# WHAT THE TASK ASKS
Please filter the data below down to the lines holding the string "Attendere".

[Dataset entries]
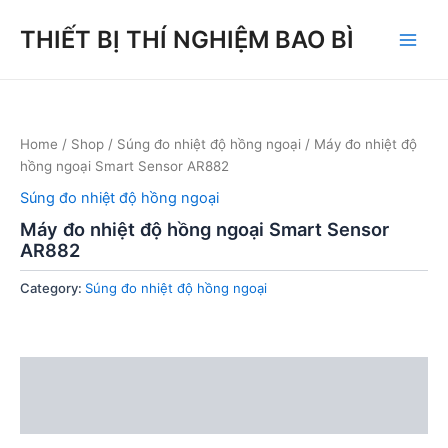
Skip
THIẾT BỊ THÍ NGHIỆM BAO BÌ
to
Main
content
Men
Home
/
Shop
/
Súng đo nhiệt độ hồng ngoại
/ Máy đo nhiệt độ
hồng ngoại Smart Sensor AR882
Súng đo nhiệt độ hồng ngoại
Máy đo nhiệt độ hồng ngoại Smart Sensor
AR882
Category:
Súng đo nhiệt độ hồng ngoại
Description
Reviews (0)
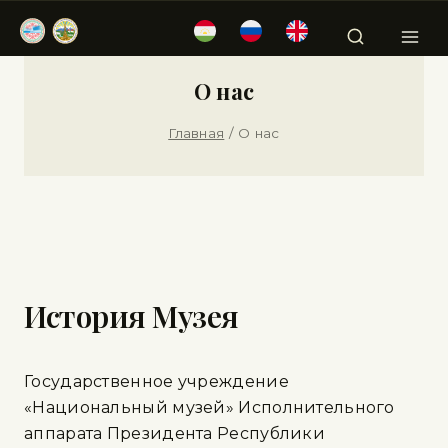
О нас
Главная
/
О нас
История Музея
Государственное учреждение
«Национальный музей» Исполнительного
аппарата Президента Республики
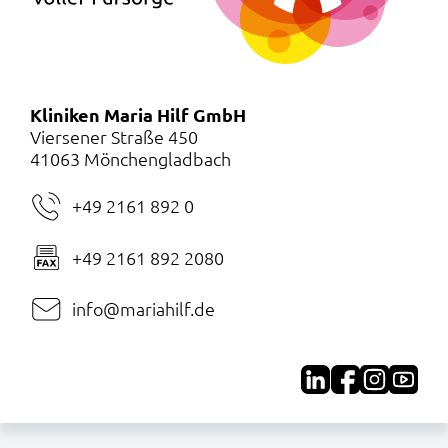
Kliniken Maria Hilf GmbH
Viersener Straße 450
41063 Mönchengladbach
+49 2161 892 0
+49 2161 892 2080
info@mariahilf.de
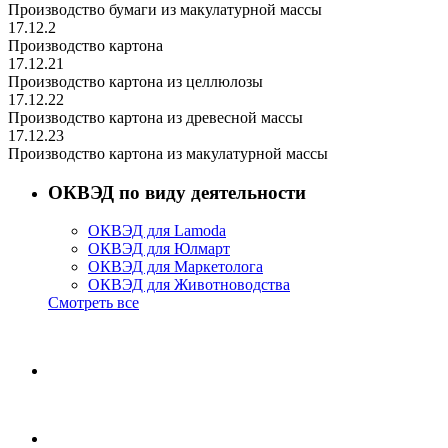
Производство бумаги из макулатурной массы
17.12.2
Производство картона
17.12.21
Производство картона из целлюлозы
17.12.22
Производство картона из древесной массы
17.12.23
Производство картона из макулатурной массы
ОКВЭД по виду деятельности
ОКВЭД для Lamoda
ОКВЭД для Юлмарт
ОКВЭД для Маркетолога
ОКВЭД для Животноводства
Смотреть все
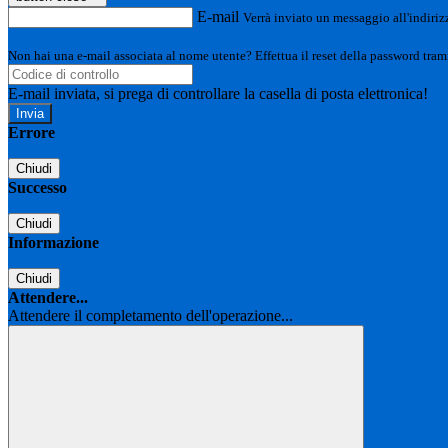
E-mail
Verrà inviato un messaggio all'indirizz
Non hai una e-mail associata al nome utente? Effettua il reset della password tram
E-mail inviata, si prega di controllare la casella di posta elettronica!
Errore
Chiudi
Successo
Chiudi
Informazione
Chiudi
Attendere...
Attendere il completamento dell'operazione...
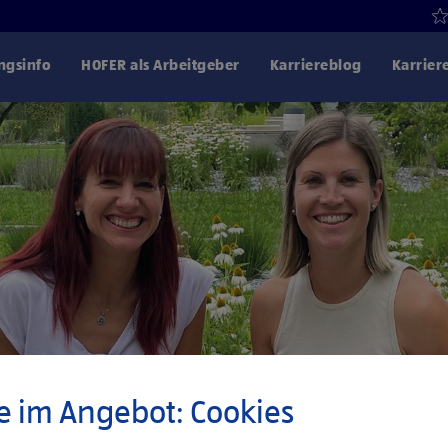
gsinfo
HOFER als Arbeitgeber
Karriereblog
Karrier
e im Angebot: Cookies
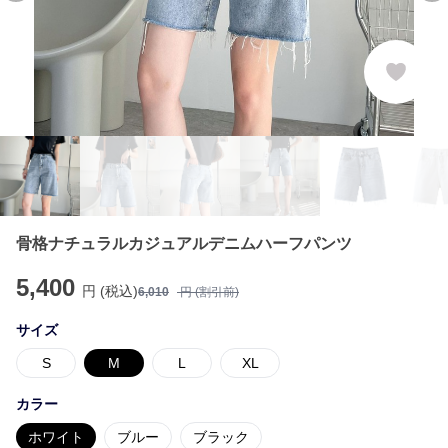
骨格ナチュラルカジュアルデニムハーフパンツ
5,400
円 (税込)
6,010
円 (割引前)
サイズ
S
M
L
XL
カラー
ホワイト
ブルー
ブラック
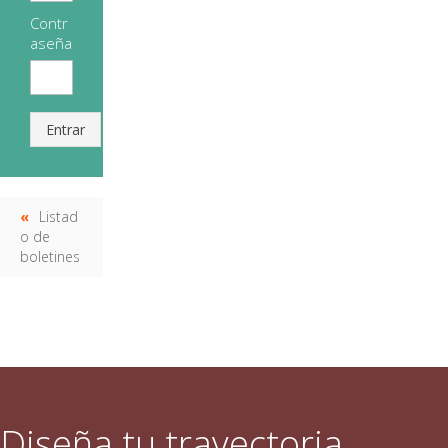
Contr
aseña
Entrar
Listad
o de
boletines
Diseña tu trayectoria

# EXERCISE SOLUTION
Attendere...
Attendere il completamento dell'operazione...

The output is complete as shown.